PROBLEM: Please determine how many lines of the material include the word "extensions", and respond with nothing but that number.

* * * * * * * * *

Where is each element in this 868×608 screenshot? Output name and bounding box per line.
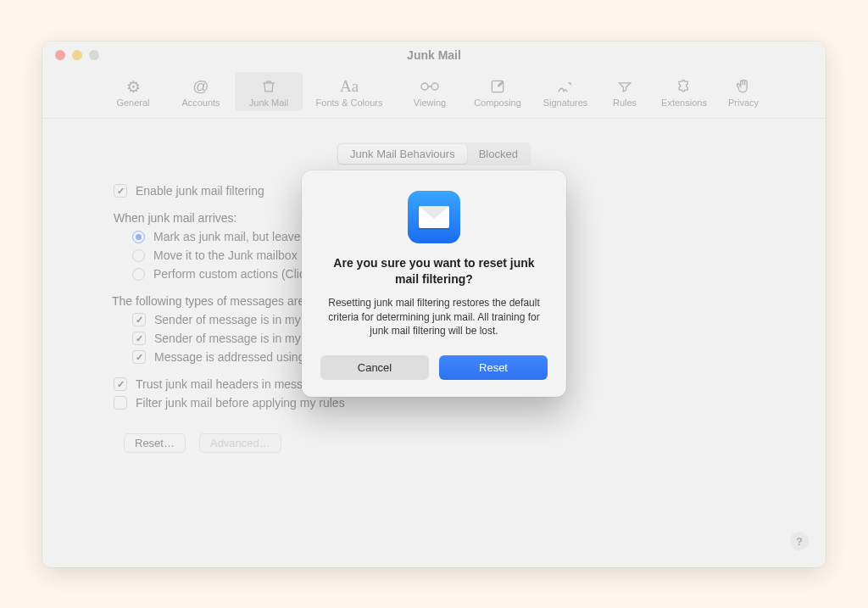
toolbar-fonts-colours[interactable]: Aa Fonts & Colours (303, 72, 396, 111)
toolbar-junk-mail[interactable]: Junk Mail (235, 72, 303, 111)
checkbox-exempt-fullname[interactable] (132, 350, 146, 364)
advanced-button: Advanced… (199, 433, 281, 453)
help-button[interactable]: ? (790, 532, 809, 550)
svg-point-0 (421, 83, 428, 90)
tab-blocked[interactable]: Blocked (467, 144, 530, 164)
svg-point-1 (431, 83, 438, 90)
reset-button[interactable]: Reset… (124, 433, 186, 453)
compose-icon (465, 77, 530, 96)
glasses-icon (398, 77, 462, 96)
envelope-icon (419, 206, 449, 228)
radio-custom-actions[interactable] (132, 268, 145, 281)
toolbar-fonts-colours-label: Fonts & Colours (304, 98, 394, 108)
checkbox-enable-filtering[interactable] (114, 184, 127, 198)
radio-mark-junk[interactable] (132, 231, 145, 243)
preferences-window: Junk Mail ⚙︎ General @ Accounts Junk Mai… (42, 42, 826, 567)
toolbar-extensions-label: Extensions (652, 98, 716, 108)
window-traffic-lights (55, 50, 99, 60)
mail-app-icon (408, 191, 460, 243)
checkbox-exempt-contacts[interactable] (132, 313, 146, 326)
toolbar-privacy-label: Privacy (720, 98, 767, 108)
zoom-window-button[interactable] (89, 50, 99, 60)
tab-behaviours[interactable]: Junk Mail Behaviours (338, 144, 467, 164)
cancel-button[interactable]: Cancel (320, 355, 429, 380)
toolbar-rules-label: Rules (601, 98, 648, 108)
toolbar-signatures-label: Signatures (533, 98, 598, 108)
label-enable-filtering: Enable junk mail filtering (136, 184, 264, 198)
dialog-message: Resetting junk mail filtering restores t… (320, 296, 548, 338)
checkbox-exempt-prev-recipients[interactable] (132, 332, 146, 345)
toolbar-viewing-label: Viewing (398, 98, 462, 108)
toolbar-junk-mail-label: Junk Mail (236, 98, 301, 108)
close-window-button[interactable] (55, 50, 65, 60)
label-trust-headers: Trust junk mail headers in messages (136, 377, 328, 391)
puzzle-icon (652, 77, 716, 96)
font-icon: Aa (304, 77, 394, 96)
reset-confirm-dialog: Are you sure you want to reset junk mail… (302, 170, 566, 397)
dialog-title: Are you sure you want to reset junk mail… (320, 255, 548, 287)
trash-icon (236, 77, 301, 96)
segmented-control: Junk Mail Behaviours Blocked (63, 142, 805, 165)
toolbar-extensions[interactable]: Extensions (650, 72, 718, 111)
rules-icon (601, 77, 648, 96)
radio-move-junk[interactable] (132, 249, 145, 262)
toolbar-general-label: General (101, 98, 165, 108)
checkbox-filter-before-rules[interactable] (114, 396, 127, 410)
toolbar-rules[interactable]: Rules (599, 72, 650, 111)
signature-icon (533, 77, 598, 96)
preferences-toolbar: ⚙︎ General @ Accounts Junk Mail Aa Fonts… (42, 69, 826, 119)
toolbar-accounts-label: Accounts (169, 98, 233, 108)
label-move-junk: Move it to the Junk mailbox (153, 248, 298, 262)
minimize-window-button[interactable] (72, 50, 82, 60)
titlebar: Junk Mail (42, 42, 826, 69)
confirm-reset-button[interactable]: Reset (439, 355, 548, 380)
window-title: Junk Mail (407, 48, 461, 62)
checkbox-trust-headers[interactable] (114, 377, 127, 391)
hand-icon (720, 77, 767, 96)
toolbar-composing-label: Composing (465, 98, 530, 108)
toolbar-composing[interactable]: Composing (464, 72, 531, 111)
gear-icon: ⚙︎ (101, 77, 165, 96)
toolbar-accounts[interactable]: @ Accounts (167, 72, 235, 111)
at-icon: @ (169, 77, 233, 96)
toolbar-privacy[interactable]: Privacy (718, 72, 769, 111)
toolbar-viewing[interactable]: Viewing (396, 72, 464, 111)
toolbar-general[interactable]: ⚙︎ General (99, 72, 167, 111)
label-filter-before-rules: Filter junk mail before applying my rule… (136, 396, 345, 410)
toolbar-signatures[interactable]: Signatures (531, 72, 599, 111)
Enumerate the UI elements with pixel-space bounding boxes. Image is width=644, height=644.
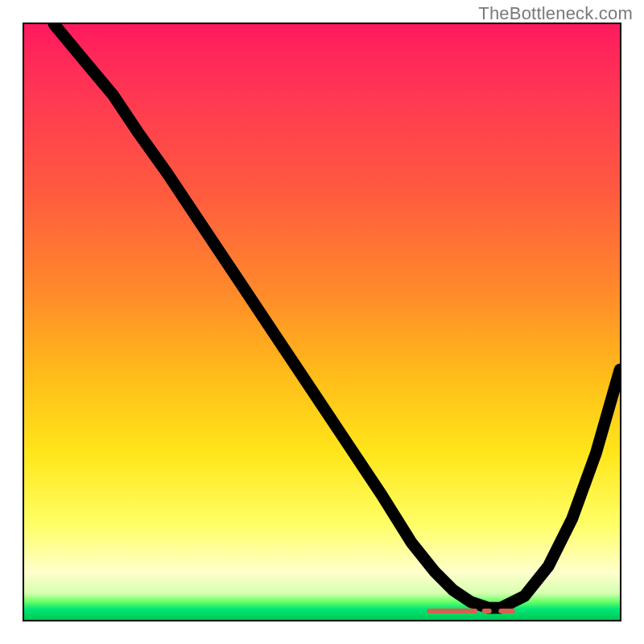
bottleneck-curve	[54, 24, 620, 608]
plot-area	[23, 23, 621, 621]
chart-svg	[24, 24, 620, 620]
chart-container: TheBottleneck.com	[0, 0, 644, 644]
watermark-text: TheBottleneck.com	[478, 3, 633, 24]
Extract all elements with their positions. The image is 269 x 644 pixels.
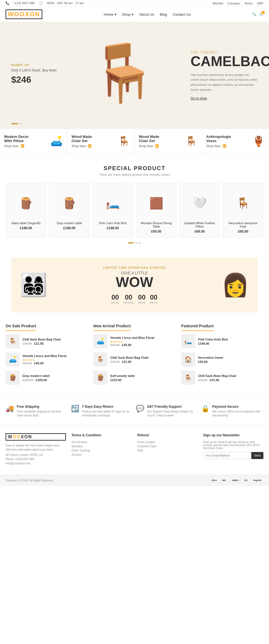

* * * * * * * * *

FINAL ANSWER: 2